Recall the following definitions, where $M$ and $N$ are real analytic manifolds:
A subset $A\subseteq M$ is called semianalytic if for every $m\in M$ there is an open $U_m\subseteq M$ such that $U_m\cap A$ is a finite union of sets of the form $\{x\in U_m\mid f(x)=0\}$ or $\{x\in U_m\mid g(x)>0\}$, for real analytic functions $f,g\colon U_m\to \Bbb R$.
A subset $A\subseteq M$ is called subanalytic if for every $m\in M$ there is an open $U_m\subseteq M$ such that $U_m\cap A=\pi_M(S)$ where $L$ is a real analytic manifold, $S\subseteq M\times L$ is a relatively compact semianalytic set and $\pi_M\colon M\times L\to M$ is the projection on the first component.
Various authors state that clearly the image of a subanalytic set $A\subseteq M$ through a proper analytic function $f\colon M\to N$ is again subanalytic, but I'm not seeing how to prove this fact. I think I should use the fact that $\mathrm{graph}(f)\subseteq M\times N$ is analytic to locally write $f(A)$ as a projection of semianalytic sets, but this might already be wrong.
Why does the fact above hold?
Your intuition is correct. First, we make a reduction: let $n\in N$ with a relatively-compact semianalytic neighborhood $V_n\subset N$ (for instance, embed $N\subset\Bbb R^P$ and take the intersection of some $\varepsilon$-ball about $n$ with $N$).

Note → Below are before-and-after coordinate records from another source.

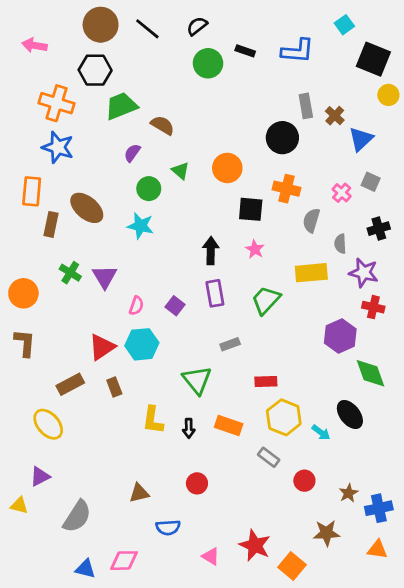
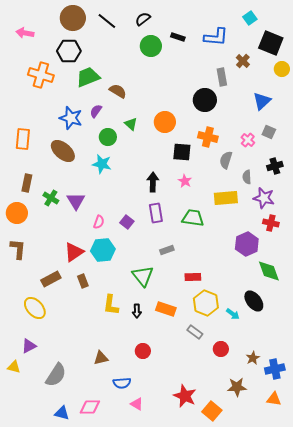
brown cross: (335, 116) -> (243, 61), moved
blue star: (58, 147) -> (71, 118), moved
brown rectangle: (51, 224) -> (27, 183), moved
green trapezoid: (266, 300) -> (193, 218), turned 55
pink triangle: (211, 556) -> (137, 404), moved

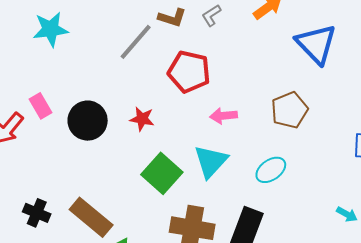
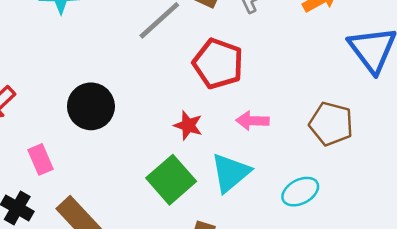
pink rectangle: (41, 106) -> (40, 159), moved
brown pentagon: (289, 110) -> (331, 124), turned 30
red star: (142, 119) -> (188, 125), moved

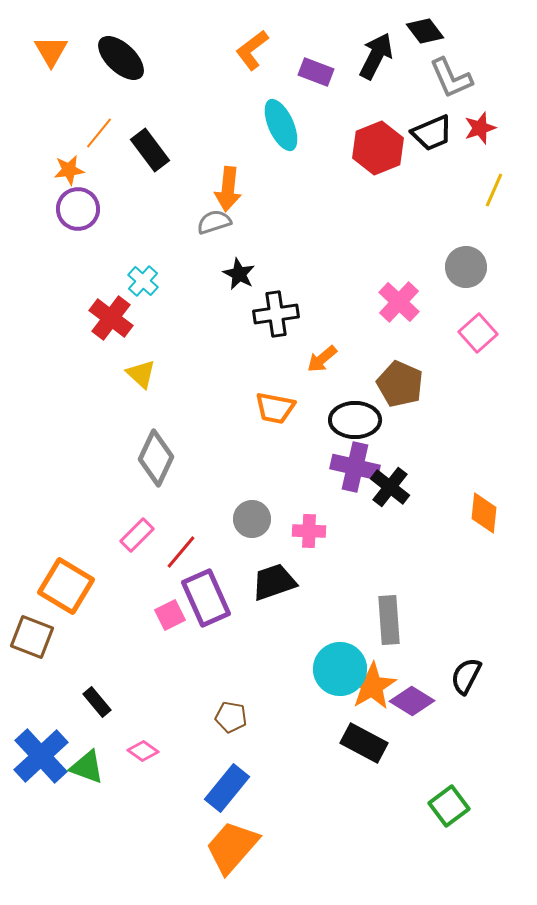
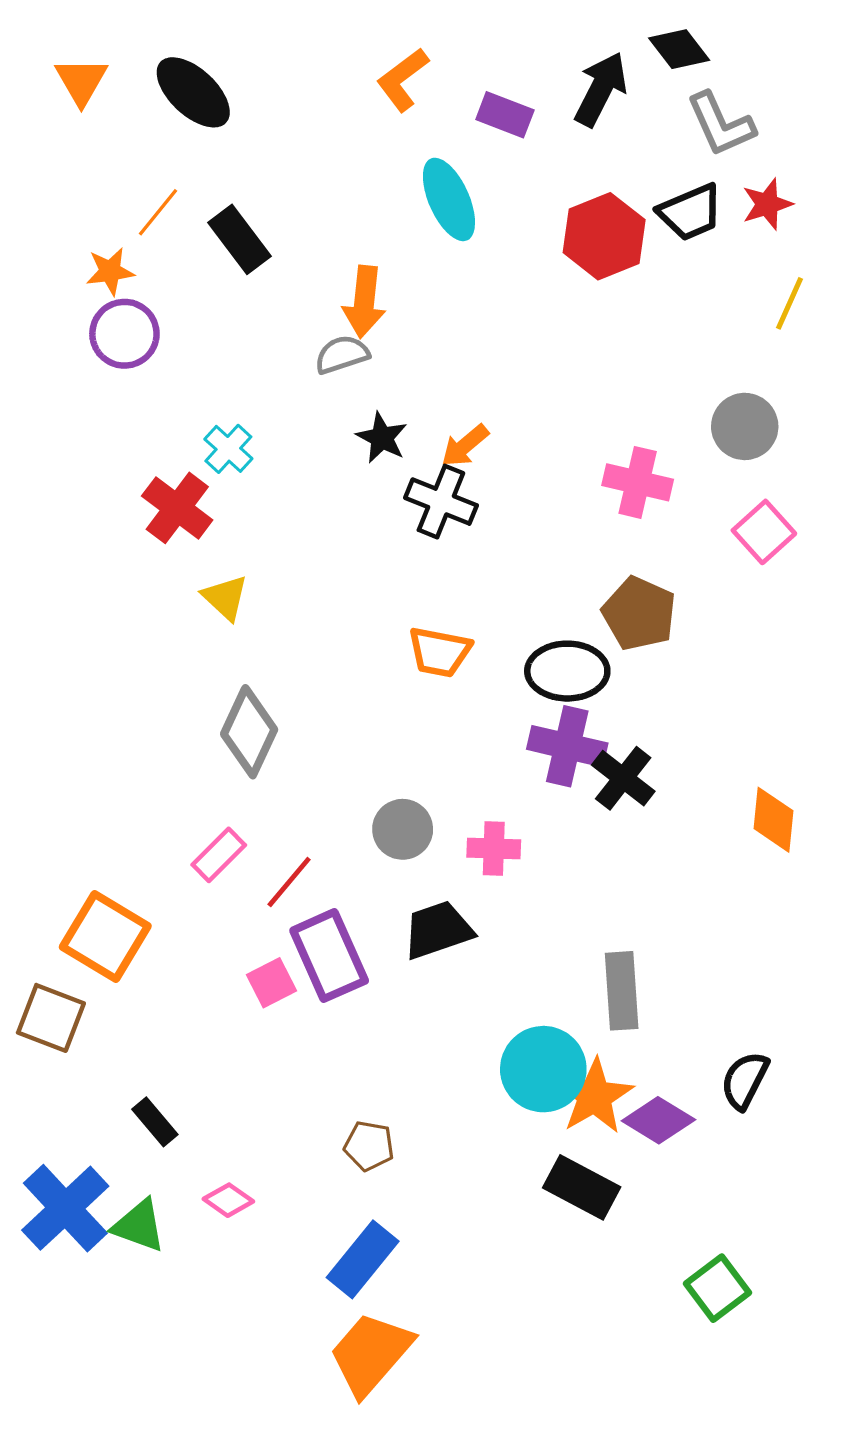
pink cross: (399, 302) -> (638, 482), turned -30
black cross: (276, 314) -> (441, 502), turned 30
orange arrow: (322, 359) -> (465, 446), moved

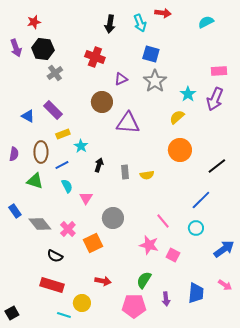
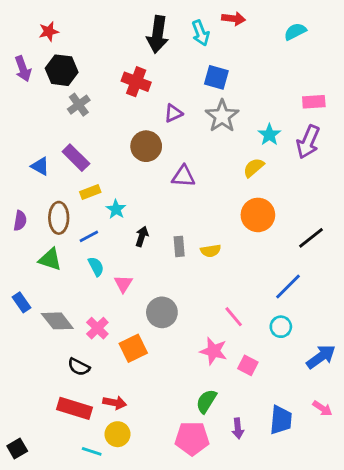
black arrow: (110, 24) -> (158, 34), size x1.4
purple triangle: (128, 123) -> (183, 176), size x0.7
red arrow: (103, 281) -> (115, 403), moved

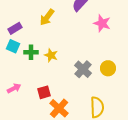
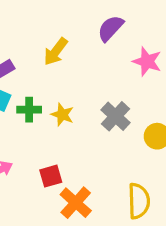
gray cross: (83, 69) -> (116, 116), moved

Then $f^{-1}(V_n):= U\subset M$ is also relatively compact as $f$ is proper, so it can be covered by finitely many $U_m$ as in the definition of a subanalytic set on $M$. Letting $S_m$ and $L_m$ be the corresponding sets for each $U_m$, we declare $L$ to be $\bigsqcup_m L_m$ and $S=\bigsqcup S_m$ so that $A\cap U$ is the projection of the relatively compact semianalytic set $S\subset L \times M$ on to $M$. (If you're someone who cares about manifolds being connected, embed these disjoint unions analytically in some big-enough $\Bbb R^n$.)
Now I claim that the set $(S\times V_n)\cap (L\times \Gamma_f)\subset L\times M\times N$ (where $\Gamma_f\subset M\times N$ is the graph) is semianalytic: it's cut out by the equations $n=f(m)$ and the equations and inequations defining $S\subset L$ and $V_n\subset N$. Being the intersection of a relatively compact set and a closed set, it's also relatively compact. Finally, the intersection of $V_n$ with the projection of $(S\times V_n)\cap (L\times \Gamma_f)$ on to $N$ gives exactly $f(A)\cap V_n$, and by definition we see that $f(A)$ is subanalytic.